(Beginning of Data supplied)
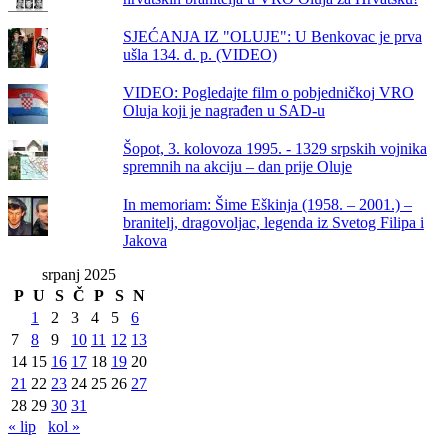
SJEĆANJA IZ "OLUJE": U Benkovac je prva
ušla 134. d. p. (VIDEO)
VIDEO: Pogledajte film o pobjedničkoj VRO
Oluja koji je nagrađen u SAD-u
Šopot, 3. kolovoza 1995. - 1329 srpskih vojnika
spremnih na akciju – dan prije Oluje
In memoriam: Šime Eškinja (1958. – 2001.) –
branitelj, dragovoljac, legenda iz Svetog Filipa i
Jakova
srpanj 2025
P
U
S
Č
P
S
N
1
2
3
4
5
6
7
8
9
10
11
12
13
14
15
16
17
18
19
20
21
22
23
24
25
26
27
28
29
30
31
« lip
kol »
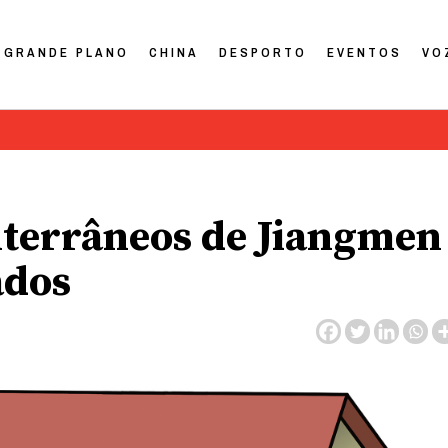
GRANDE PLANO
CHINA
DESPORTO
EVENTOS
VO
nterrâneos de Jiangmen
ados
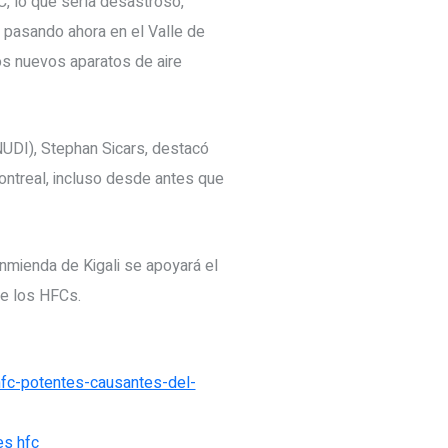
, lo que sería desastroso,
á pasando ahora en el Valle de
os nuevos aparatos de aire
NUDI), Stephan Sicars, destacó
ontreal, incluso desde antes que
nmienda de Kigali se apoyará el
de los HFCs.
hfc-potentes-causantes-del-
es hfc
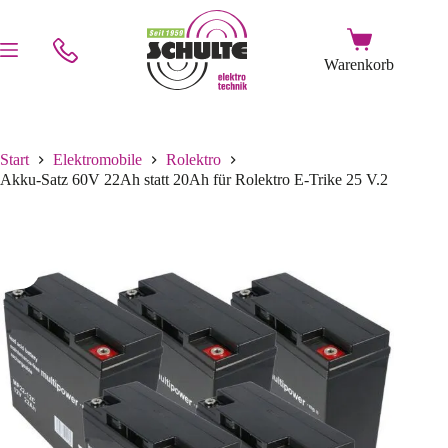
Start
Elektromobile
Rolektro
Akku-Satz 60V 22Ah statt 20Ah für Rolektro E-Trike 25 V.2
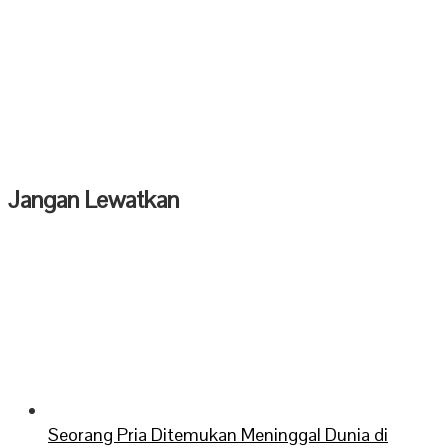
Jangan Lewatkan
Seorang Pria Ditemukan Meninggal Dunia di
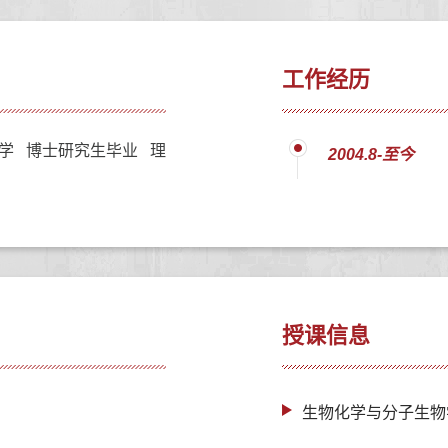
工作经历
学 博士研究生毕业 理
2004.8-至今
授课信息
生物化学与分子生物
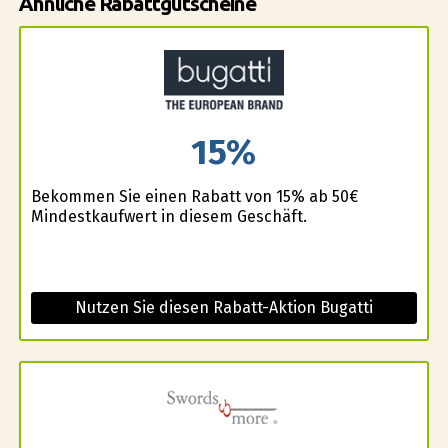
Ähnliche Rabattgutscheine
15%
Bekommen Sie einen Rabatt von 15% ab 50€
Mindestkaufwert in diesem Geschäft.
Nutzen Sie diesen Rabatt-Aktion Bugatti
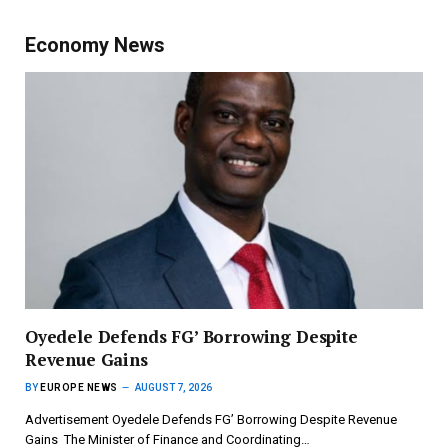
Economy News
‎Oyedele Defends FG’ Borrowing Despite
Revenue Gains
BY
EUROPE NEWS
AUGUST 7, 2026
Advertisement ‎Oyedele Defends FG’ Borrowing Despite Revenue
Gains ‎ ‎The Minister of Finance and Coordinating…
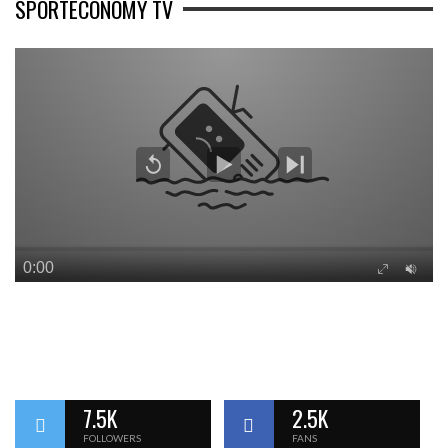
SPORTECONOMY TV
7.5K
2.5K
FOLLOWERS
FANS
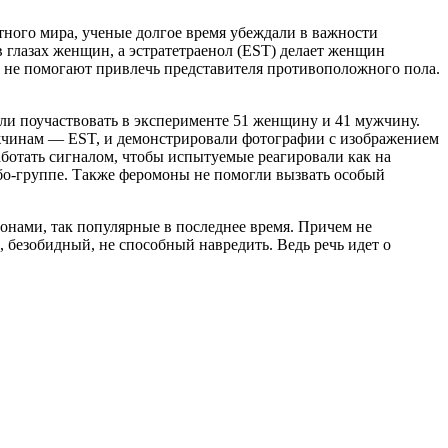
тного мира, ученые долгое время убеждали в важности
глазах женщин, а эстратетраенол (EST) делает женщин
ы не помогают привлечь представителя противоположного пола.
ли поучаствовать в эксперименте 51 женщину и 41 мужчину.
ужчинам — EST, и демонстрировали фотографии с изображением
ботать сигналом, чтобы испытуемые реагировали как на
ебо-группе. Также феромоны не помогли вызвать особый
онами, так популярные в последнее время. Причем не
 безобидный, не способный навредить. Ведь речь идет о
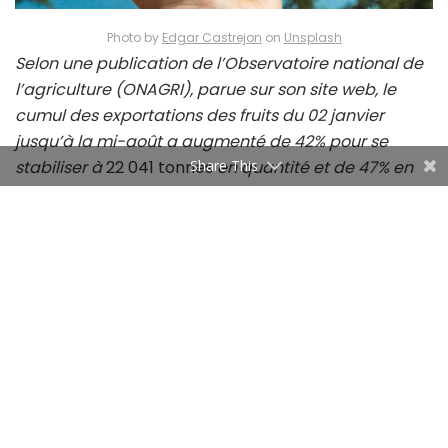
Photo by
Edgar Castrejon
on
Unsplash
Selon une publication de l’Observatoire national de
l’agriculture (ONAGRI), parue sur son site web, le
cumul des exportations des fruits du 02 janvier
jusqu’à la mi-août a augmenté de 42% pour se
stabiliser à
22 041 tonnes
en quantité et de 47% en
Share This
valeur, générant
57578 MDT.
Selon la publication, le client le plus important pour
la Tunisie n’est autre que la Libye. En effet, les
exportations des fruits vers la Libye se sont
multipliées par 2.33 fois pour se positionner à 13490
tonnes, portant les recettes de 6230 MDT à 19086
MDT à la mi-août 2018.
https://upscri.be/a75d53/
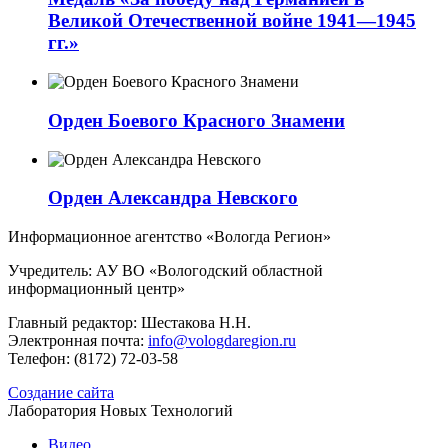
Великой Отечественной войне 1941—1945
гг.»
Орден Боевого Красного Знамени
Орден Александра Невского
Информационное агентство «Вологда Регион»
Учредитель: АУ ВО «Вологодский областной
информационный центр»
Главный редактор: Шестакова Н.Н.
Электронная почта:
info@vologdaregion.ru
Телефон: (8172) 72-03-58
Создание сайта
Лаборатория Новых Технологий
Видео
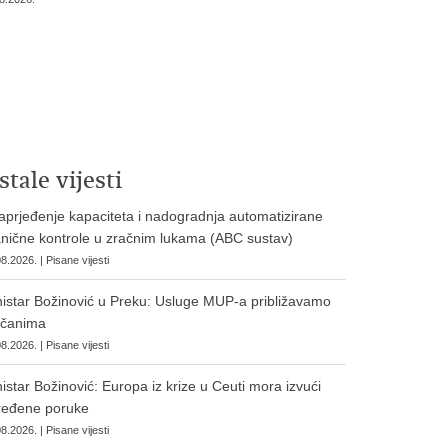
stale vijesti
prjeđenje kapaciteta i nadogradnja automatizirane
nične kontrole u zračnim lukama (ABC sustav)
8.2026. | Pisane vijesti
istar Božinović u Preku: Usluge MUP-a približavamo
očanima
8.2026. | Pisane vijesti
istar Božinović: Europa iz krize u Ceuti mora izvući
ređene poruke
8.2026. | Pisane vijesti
(End of Data supplied)
Required action:
Lines from the entries that contain the string "Defends" must be found and copied.

Solved exercise:
‎Oyedele Defends FG’ Borrowing Despite
Advertisement ‎Oyedele Defends FG’ Borrowing Despite Revenue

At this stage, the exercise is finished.